→ **Input for this task**:
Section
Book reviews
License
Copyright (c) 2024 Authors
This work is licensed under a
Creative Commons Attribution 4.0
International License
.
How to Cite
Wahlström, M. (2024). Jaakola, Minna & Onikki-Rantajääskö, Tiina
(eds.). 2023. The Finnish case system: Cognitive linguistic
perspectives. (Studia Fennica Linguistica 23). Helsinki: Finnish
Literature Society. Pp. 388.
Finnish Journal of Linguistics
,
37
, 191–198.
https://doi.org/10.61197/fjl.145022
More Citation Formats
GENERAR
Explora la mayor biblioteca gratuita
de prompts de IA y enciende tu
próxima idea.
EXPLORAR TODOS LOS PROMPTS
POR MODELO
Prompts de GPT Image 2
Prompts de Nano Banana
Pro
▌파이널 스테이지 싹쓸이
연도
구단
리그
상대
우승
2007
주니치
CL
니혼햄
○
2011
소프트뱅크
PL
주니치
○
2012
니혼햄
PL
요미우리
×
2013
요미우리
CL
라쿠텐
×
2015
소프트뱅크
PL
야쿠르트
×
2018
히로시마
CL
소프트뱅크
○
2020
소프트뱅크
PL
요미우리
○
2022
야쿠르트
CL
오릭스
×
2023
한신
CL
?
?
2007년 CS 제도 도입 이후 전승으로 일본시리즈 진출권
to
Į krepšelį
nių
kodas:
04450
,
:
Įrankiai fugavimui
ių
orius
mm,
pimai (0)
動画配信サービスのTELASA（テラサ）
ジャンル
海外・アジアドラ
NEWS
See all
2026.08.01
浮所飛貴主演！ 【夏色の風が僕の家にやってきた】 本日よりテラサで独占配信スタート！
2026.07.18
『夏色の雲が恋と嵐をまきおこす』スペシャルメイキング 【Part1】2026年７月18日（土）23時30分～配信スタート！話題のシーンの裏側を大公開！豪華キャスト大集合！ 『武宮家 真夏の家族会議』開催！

---

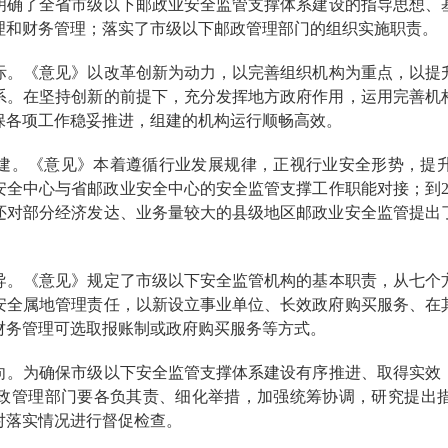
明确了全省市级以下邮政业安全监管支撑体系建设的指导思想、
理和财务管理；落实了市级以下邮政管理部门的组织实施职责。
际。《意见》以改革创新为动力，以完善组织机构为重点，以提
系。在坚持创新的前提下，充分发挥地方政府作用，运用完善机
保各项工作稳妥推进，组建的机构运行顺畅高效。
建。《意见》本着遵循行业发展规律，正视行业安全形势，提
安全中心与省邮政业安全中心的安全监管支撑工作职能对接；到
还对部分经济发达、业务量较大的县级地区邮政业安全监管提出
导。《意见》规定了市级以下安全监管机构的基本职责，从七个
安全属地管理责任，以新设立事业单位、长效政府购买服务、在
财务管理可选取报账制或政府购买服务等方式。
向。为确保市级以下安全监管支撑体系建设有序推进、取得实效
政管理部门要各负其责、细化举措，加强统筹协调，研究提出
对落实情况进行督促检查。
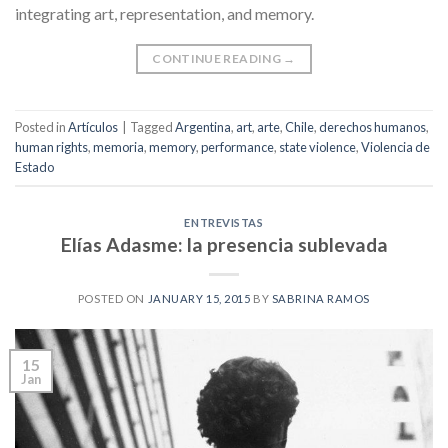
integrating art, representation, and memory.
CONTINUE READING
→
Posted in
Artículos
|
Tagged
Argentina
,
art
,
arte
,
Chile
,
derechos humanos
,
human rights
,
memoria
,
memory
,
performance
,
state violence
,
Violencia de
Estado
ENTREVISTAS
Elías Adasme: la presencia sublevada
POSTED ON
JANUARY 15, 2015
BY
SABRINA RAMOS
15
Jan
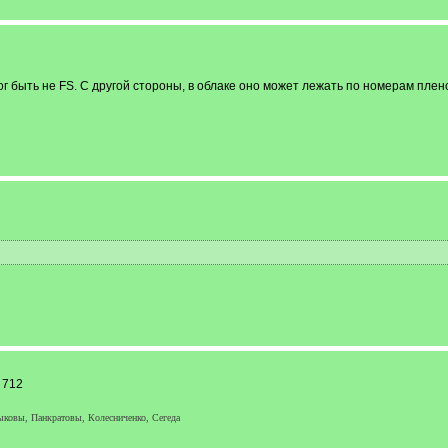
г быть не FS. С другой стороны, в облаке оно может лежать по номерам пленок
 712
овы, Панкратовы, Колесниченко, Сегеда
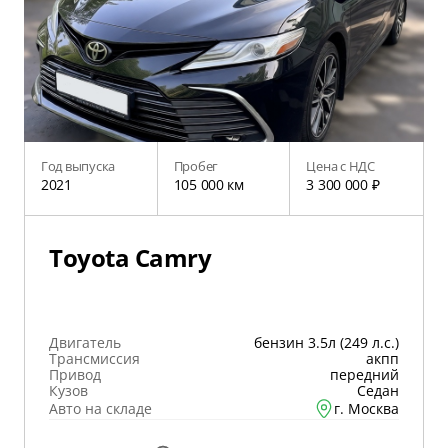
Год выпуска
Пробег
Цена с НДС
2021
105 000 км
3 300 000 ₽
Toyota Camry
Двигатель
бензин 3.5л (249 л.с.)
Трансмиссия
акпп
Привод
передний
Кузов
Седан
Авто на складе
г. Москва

→ **Prompt**: Return, from the data above, each line in which the string "Finnish" appears.

→ **Exercise answer**:
(eds.). 2023. The Finnish case system: Cognitive linguistic
perspectives. (Studia Fennica Linguistica 23). Helsinki: Finnish
Finnish Journal of Linguistics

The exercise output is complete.